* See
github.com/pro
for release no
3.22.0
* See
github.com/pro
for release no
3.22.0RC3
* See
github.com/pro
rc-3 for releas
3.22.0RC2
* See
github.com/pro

...

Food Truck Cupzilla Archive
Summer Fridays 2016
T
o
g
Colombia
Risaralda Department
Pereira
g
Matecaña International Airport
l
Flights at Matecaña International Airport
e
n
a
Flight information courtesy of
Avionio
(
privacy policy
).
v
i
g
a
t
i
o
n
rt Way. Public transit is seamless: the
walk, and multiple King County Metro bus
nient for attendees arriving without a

— ASSIGNMENT —
In the data above, how many lines contain the word "International"? Write the number only.

— RESPONSE AREA —
2